Se llamaba Dori y hoy me ha parecido encontrarla paseando junto a unos guiris que sacaban fotos a la catedral.

Dori murió hace años, era una pequeña perra de raza callejera que recogí con dos días de vida. Iban a meterla en una bolsa de plástico, junto al resto de la camada, para arrojarla al río. Aquel plan me pareció casi un acto delictivo, por eso adopté a uno de los indefensos cachorros, el resto fue acogido por algunas almas sensibles y tan espeluznadas como yo.

Dori creció mientras me encariñaba con ella, puedo jurar que el afecto era mutuo y recíproco, lo veía en sus ojos color miel y en sus gestos sinceros. Se ganó algunas broncas por sus travesuras, y es que disfrutaba comiéndose los cordones de mis zapatos o guardando trozos de comida detrás de las puertas. Entonces acudía a mi llamada con mirada sumisa y el rabo entre las patas, dispuesta a aceptar la regañina, luego, cuando intuía que lo peor había pasado ya, me tocaba tímidamente con su pata y pegaba el hocico a mi pierna para hacerse perdonar. Yo siempre acababa por ablandarme, la acariciaba, le rascaba detrás de la oreja, y ella se convertía en el chucho más feliz del mundo.

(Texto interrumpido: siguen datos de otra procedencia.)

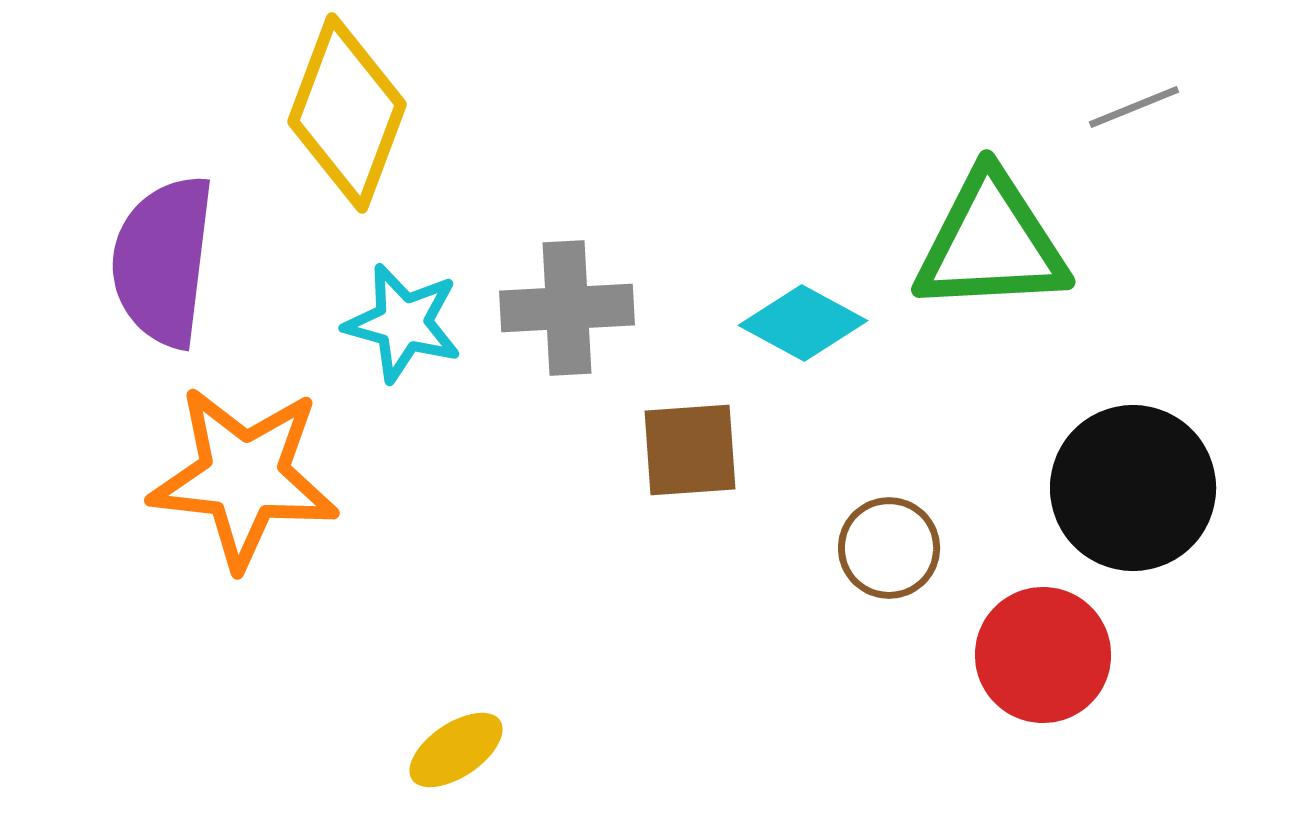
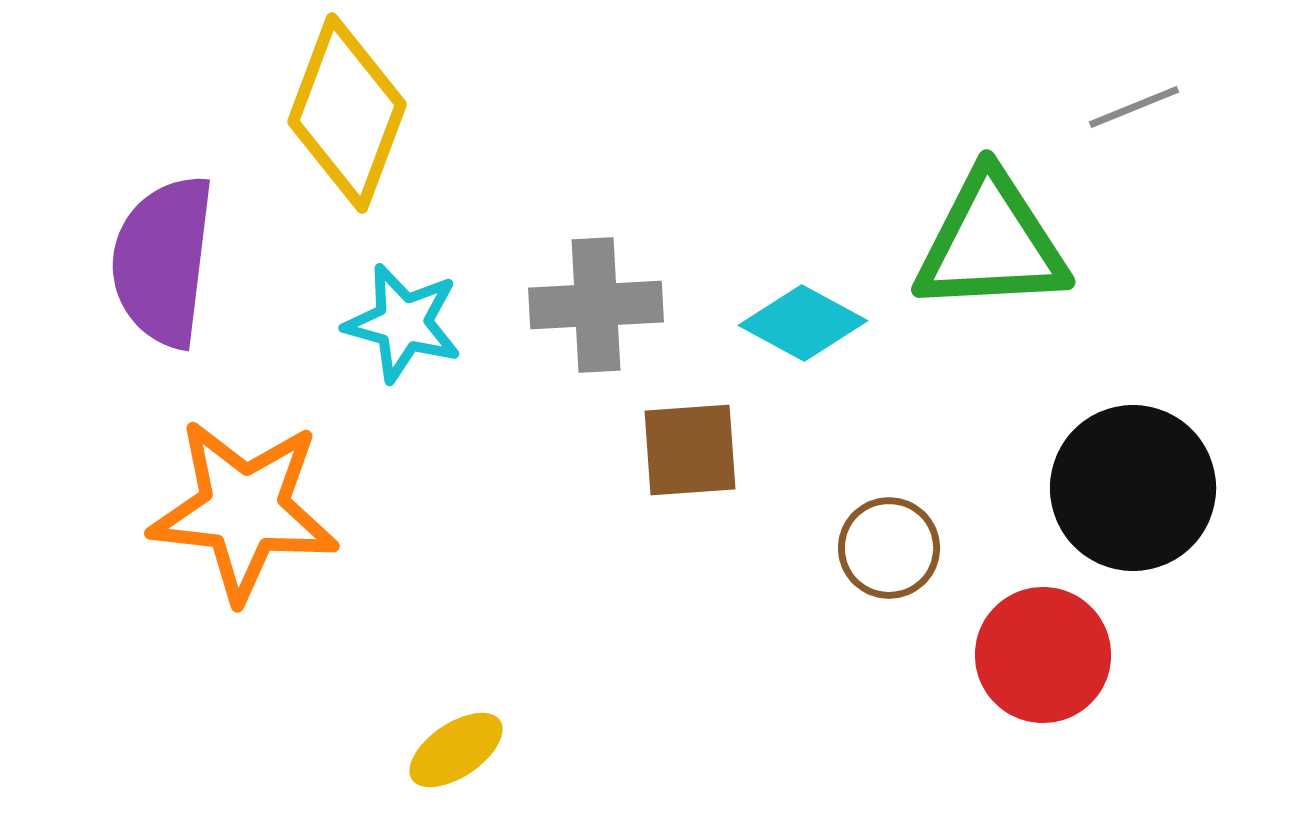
gray cross: moved 29 px right, 3 px up
orange star: moved 33 px down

Tuve que pasar dos días ingresada en un hospital y recuerdo su recibimiento como si hubiera ocurrido hace cinco minutos. Aún no había sacado la llave de la cerradura de la puerta de entrada y Dori se abalanzó sobre mí loca de contento, de un soberbio brinco llegó a mi cara y me dejó en ella un rastro húmedo de su conmovedor afecto, durante varios minutos estuvo demostrándome su alegría y su inquebrantable lealtad de todas las formas imaginables, hasta que yo, que no soy de lágrima fácil, empecé a llorar afectada por su inexplicable ternura.

Hasta la fecha, nadie ha demostrado tanto entusiasmo ni tanto cariño al verme. No he vuelto a sentir esa emoción ferviente y contagiosa en ningún ser humano. No he tenido otro perro.